Similar content being viewed by others
Avoid common mistakes on your manuscript.
Introduction
The genus Paenibacillus belongs to the family Paenibacillaceae of the phylum Firmicutes, and was proposed by Ash et al. (1993, 1994) by reclassification of eleven species of the genus Bacillus. In 1996, the genus Paenibacillus was reassessed on the basis of polyphasic taxonomic results (Heyndrickx et al. 1996). Generally, members of the genus Paenibacillus are aerobic or facultatively anaerobic, endospore-forming and Gram-stain positive, although some strains are Gram-negative. Their genomic DNA G+C content ranges from 39–54 mol% and anteiso-C15:0 is the predominant fatty acid (Shida et al. 1997; Montes et al. 2004; Khianngam et al. 2009; Priest 2009; Behrendt et al. 2010; Kämpfer et al. 2012; Wu et al. 2013). At the time of writing, the genus comprises more than 150 recognised species with validly published names (http://www.bacterio.net/paenibacillus.html). Since the description of the genus, members of the genus Paenibacillus have been found widely distributed throughout the biosphere such as volcanic soil (Uetanabaro et al. 2003), soil (Khianngam et al. 2009), sediment (Park et al. 2011) and sputum (Kim et al. 2010).
While studying the bacterial diversity of the rhizosphere of Populus alba in the Third Hospital of Peking University, a Paenibacillus-like strain, designated LAM0705T, was obtained. By using a polyphasic taxonomic approach, we conclude that strain LAM0705T represents a novel species of the genus Paenibacillus, for which the name Paenibacillus populi sp. nov. is proposed.
Materials and methods
Bacterial strains and culture condition
Strain LAM0705T was isolated from the rhizosphere of P. alba in the Third Hospital of Peking University. TSA medium (BD/BBL 236950, Sparks, MD, USA) was used for the isolation. Soil samples were diluted with sterilised water and spread onto TSA medium plates and incubated under aerobic condition at 30 °C for 2 days. One of the isolates obtained, designated strain LAM0705T, which was purified at least twice before preservation in 25 % (v/v) glycerol at −80 °C, was selected for further study.

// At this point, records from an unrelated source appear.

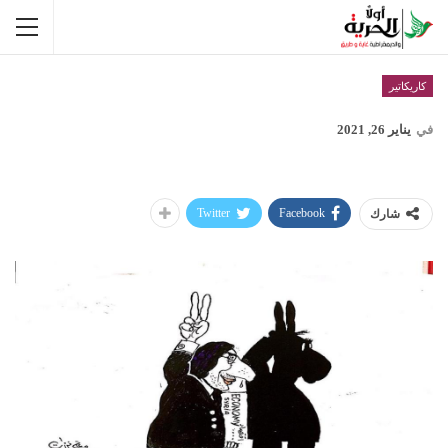
كاريكاتير
في
يناير 26, 2021
Twitter
Facebook
شارك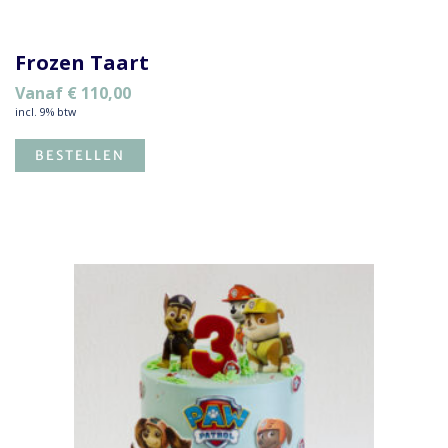
Frozen Taart
Vanaf
€
110,00
incl. 9% btw
BESTELLEN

Biomass for chemotaxonomic and molecular studies was obtained by cultivation in shaking flasks with TSB medium (BD/ Difco 211825, Sparks, MD, USA) at 35 °C for 2 days. The recommended Minimal Standards for describing new taxa of aerobic, endospore-forming bacteria as described by Logan et al. (2009) were followed. The reference type strains Paenibacillus agaridevorans DSM 1355T and Paenibacillus thailandensis KCTC 13043T were obtained from the German Collection of Microorganisms and Cell Cultures (DSMZ; Germany) and Korean Collection for Type Cultures (KCTC; Korean), respectively. Reference type strains were cultured under the same conditions as strain LAM0705T for comparative analyses.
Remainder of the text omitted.